Appello al sindaco
|Associazioni di categoria Crotone: preoccupati per stallo al Comune
Confindustria, Ance, Confcommercio e Confartigianato senza dirlo chiaramente auspicano che Voce ritiri le dimissioni
CROTONE – A dieci giorni dal termine utile per ritirare le dimissioni, arrivano da parte delle associazioni di categoria messaggi rivolti al sindaco di Crotone, Vincenzo Voce, che in pratica chiedono che il primo cittadino ritorni sui suoi passi. Confindustria Crotone, Ance Crotone, Confcommercio Crotone e Confartigianato Crotone hanno espresso in una nota congiunta “grande preoccupazione per la situazione di incertezza amministrativa determinatasi nel Comune di Crotone”.
Ricordiamo che il sindaco Voce si è dimesso lo scorso 28 ottobre a causa dell’aggressione compiuta nei confronti di un consigliere comunale, Vincenzo Ioppoli, nel corso di una riunione sul progetto di creare degli alloggi di residenza popolare in via Israele nel quartiere di Tufolo. Entro il 17 novembre le dimissioni possono essere ritirate. In caso di conferma la guida del Comune di Crotone passerà ad un commissario prefettizio in attesa delle elezioni di primavera 2026
Le associazioni di categoria di Crotone: momento delicato
Secondo le associazioni di categoria l’attuale fase di stallo giunge in un momento “particolarmente delicato per il tessuto economico e sociale della città”, nel quale erano in corso “progetti strategici che avrebbero inciso sullo sviluppo economico territoriale”. “È opportuno – si legge nel comunicato – dare al mondo delle imprese certezze sull’attuazione degli interventi programmati e sul rispetto dei tempi e dei finanziamenti previsti. L’impossibilità di un’azione amministrativa stabile mette a repentaglio la fiducia degli operatori economici, dei cittadini e degli investitori”.
Settore produttivo pronto a collaborare con il Comune
Le organizzazioni di categoria di Crotone sottolineano inoltre “la necessità di garantire il mantenimento degli impegni pregressi, la trasparenza del processo decisionale e il coinvolgimento delle parti economiche nella programmazione”.

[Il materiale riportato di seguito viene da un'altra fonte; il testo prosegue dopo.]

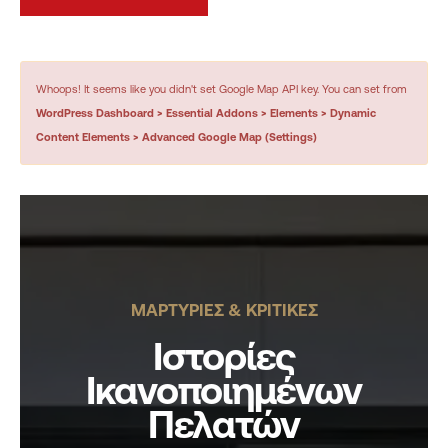
Whoops! It seems like you didn't set Google Map API key. You can set from
WordPress Dashboard > Essential Addons > Elements > Dynamic
Content Elements > Advanced Google Map (Settings)
ΜΑΡΤΥΡΙΕΣ & ΚΡΙΤΙΚΕΣ
Ιστορίες
Ικανοποιημένων
Πελατών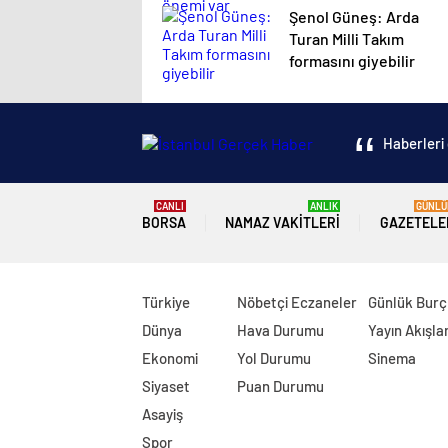
Şenol Güneş: Arda
Turan Milli Takım
formasını giyebilir
Haberleri 
CANLI
ANLIK
GÜNLÜ
BORSA
NAMAZ VAKITLERI
GAZETELE
Türkiye
Nöbetçi Eczaneler
Günlük Burç
Dünya
Hava Durumu
Yayın Akışlar
Ekonomi
Yol Durumu
Sinema
Siyaset
Puan Durumu
Asayiş
Spor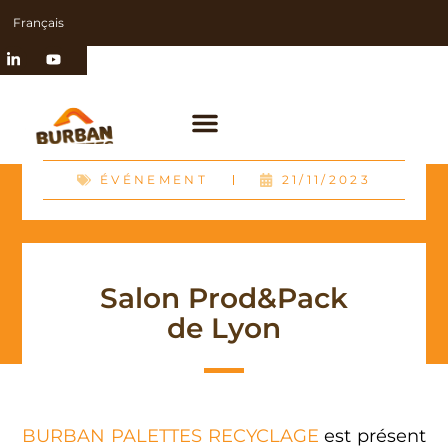
Français
ÉVÉNEMENT
21/11/2023
Salon Prod&Pack
de Lyon
BURBAN PALETTES RECYCLAGE
est présent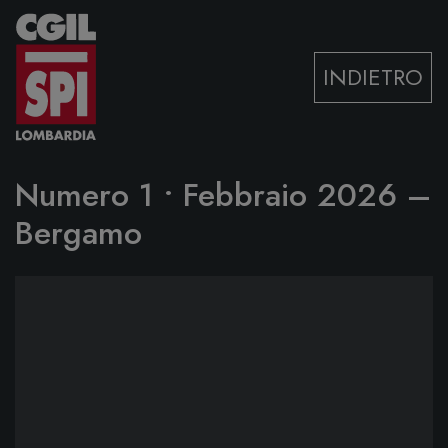
Vai al contenuto
INDIETRO
Numero 1 • Febbraio 2026 –
Bergamo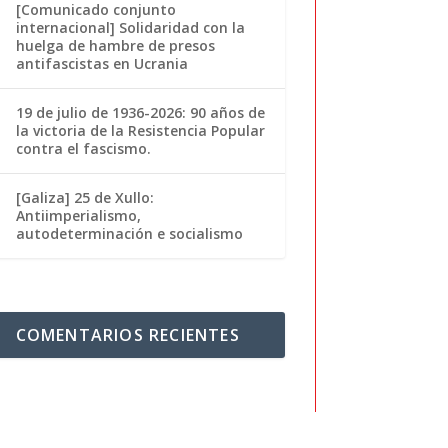
[Comunicado conjunto
internacional] Solidaridad con la
huelga de hambre de presos
antifascistas en Ucrania
19 de julio de 1936-2026: 90 años de
la victoria de la Resistencia Popular
contra el fascismo.
[Galiza] 25 de Xullo:
Antiimperialismo,
autodeterminación e socialismo
COMENTARIOS RECIENTES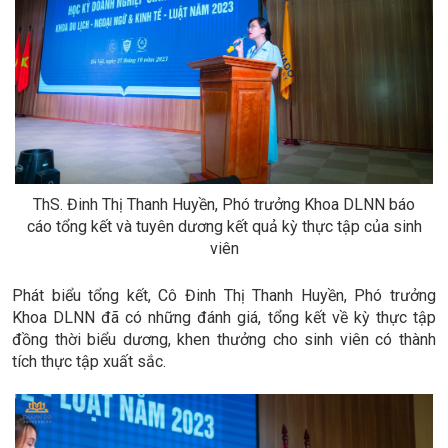
ThS. Đinh Thị Thanh Huyền, Phó trưởng Khoa DLNN báo
cáo tổng kết và tuyên dương kết quả kỳ thực tập của sinh
viên
Phát biểu tổng kết, Cô Đinh Thị Thanh Huyền, Phó trưởng
Khoa DLNN đã có những đánh giá, tổng kết về kỳ thực tập
đồng thời biểu dương, khen thưởng cho sinh viên có thành
tích thực tập xuất sắc.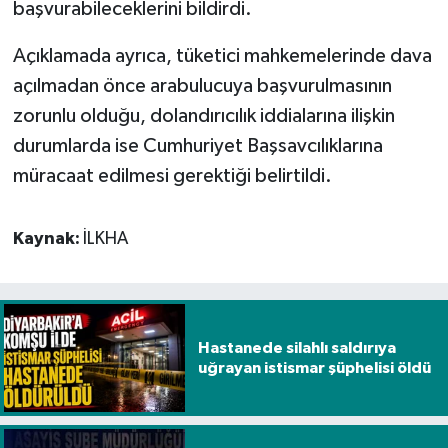
başvurabileceklerini bildirdi.
Açıklamada ayrıca, tüketici mahkemelerinde dava
açılmadan önce arabulucuya başvurulmasının
zorunlu olduğu, dolandırıcılık iddialarına ilişkin
durumlarda ise Cumhuriyet Başsavcılıklarına
müracaat edilmesi gerektiği belirtildi.
Kaynak:
İLKHA
Hastanede silahlı saldırıya
uğrayan istismar şüphelisi öldü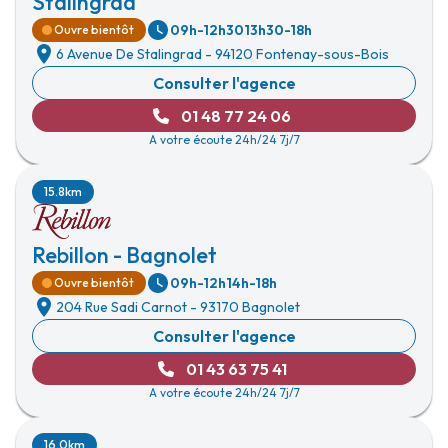
Stalingrad
09h-12h30
13h30-18h
Ouvre bientôt
6 Avenue De Stalingrad
-
94120 Fontenay-sous-Bois
Consulter l'agence
01 48 77 24 06
A votre écoute 24h/24 7j/7
15.8km
Rebillon - Bagnolet
09h-12h
14h-18h
Ouvre bientôt
204 Rue Sadi Carnot
-
93170 Bagnolet
Consulter l'agence
01 43 63 75 41
A votre écoute 24h/24 7j/7
16.0km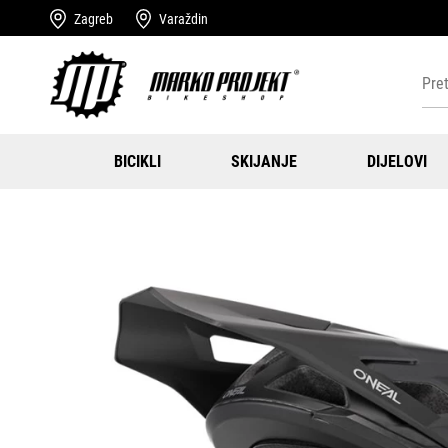
Zagreb
Varaždin
BICIKLI
SKIJANJE
DIJELOVI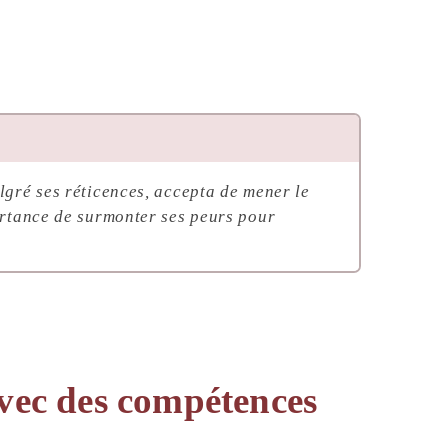
lgré ses réticences, accepta de mener le
portance de surmonter ses peurs pour
avec des compétences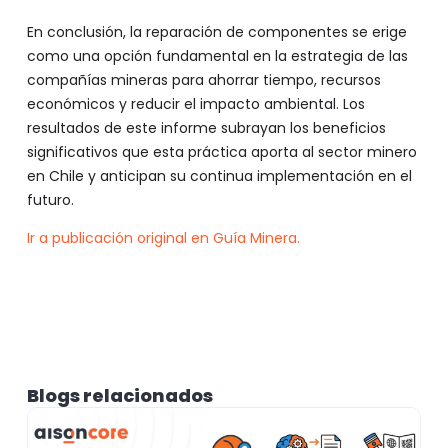
En conclusión, la reparación de componentes se erige
como una opción fundamental en la estrategia de las
compañías mineras para ahorrar tiempo, recursos
económicos y reducir el impacto ambiental. Los
resultados de este informe subrayan los beneficios
significativos que esta práctica aporta al sector minero
en Chile y anticipan su continua implementación en el
futuro.
Ir a publicación original en Guía Minera.
Blogs relacionados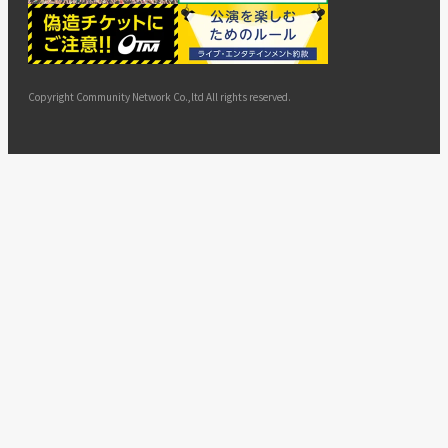
ー
ョン
サイト
カスタ
止・変
に基づ
ド
マップ
マーハ
更
く表示
ラスメ
ントへ
Copyright Community Network Co.,ltd All rights reserved.
の対応
指針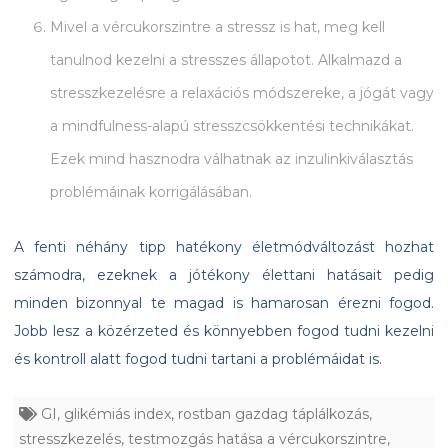
Mivel a vércukorszintre a stressz is hat, meg kell
tanulnod kezelni a stresszes állapotot. Alkalmazd a
stresszkezelésre a relaxációs módszereke, a jógát vagy
a mindfulness-alapú stresszcsökkentési technikákat.
Ezek mind hasznodra válhatnak az inzulinkiválasztás
problémáinak korrigálásában.
A fenti néhány tipp hatékony életmódváltozást hozhat
számodra, ezeknek a jótékony élettani hatásait pedig
minden bizonnyal te magad is hamarosan érezni fogod.
Jobb lesz a közérzeted és könnyebben fogod tudni kezelni
és kontroll alatt fogod tudni tartani a problémáidat is.
GI
,
glikémiás index
,
rostban gazdag táplálkozás
,
stresszkezelés
,
testmozgás hatása a vércukorszintre
,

“Le imprese, i commercianti, gli artigiani e gli operatori dei servizi – prosegue la nota – sono pronti a collaborare con l’amministrazione per assicurare che la città non perda slancio e opportunità”.

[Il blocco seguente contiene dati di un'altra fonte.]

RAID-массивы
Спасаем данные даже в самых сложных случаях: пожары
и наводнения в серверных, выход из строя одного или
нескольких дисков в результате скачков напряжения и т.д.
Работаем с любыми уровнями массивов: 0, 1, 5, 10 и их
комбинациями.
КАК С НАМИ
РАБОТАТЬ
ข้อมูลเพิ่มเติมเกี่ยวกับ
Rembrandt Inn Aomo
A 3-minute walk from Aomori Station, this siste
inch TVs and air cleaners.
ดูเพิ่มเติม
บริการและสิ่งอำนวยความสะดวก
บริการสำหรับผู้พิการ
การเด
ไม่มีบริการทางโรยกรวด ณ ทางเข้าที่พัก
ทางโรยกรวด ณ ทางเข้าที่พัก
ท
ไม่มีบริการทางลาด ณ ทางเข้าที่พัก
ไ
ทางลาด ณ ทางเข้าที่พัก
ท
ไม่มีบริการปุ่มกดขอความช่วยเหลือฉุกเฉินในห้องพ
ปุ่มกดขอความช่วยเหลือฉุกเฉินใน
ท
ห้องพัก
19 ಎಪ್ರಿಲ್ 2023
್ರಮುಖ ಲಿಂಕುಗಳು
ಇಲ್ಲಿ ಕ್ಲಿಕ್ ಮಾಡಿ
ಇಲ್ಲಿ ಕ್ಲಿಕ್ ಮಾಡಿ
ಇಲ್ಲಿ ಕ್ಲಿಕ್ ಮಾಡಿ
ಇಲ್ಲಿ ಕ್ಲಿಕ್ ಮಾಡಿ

Le associazioni di categoria di Crotone non lo dicono chiaramente, ma fanno intendere che vorrebbero che il sindaco ritirasse le dimissioni: “Non vorremmo essere costretti a subire un blocco amministrativo – conclude la nota – che rischierebbe di compromettere tutto il tessuto produttivo, il nostro impegno, il nostro lavoro e il nostro sacrificio”.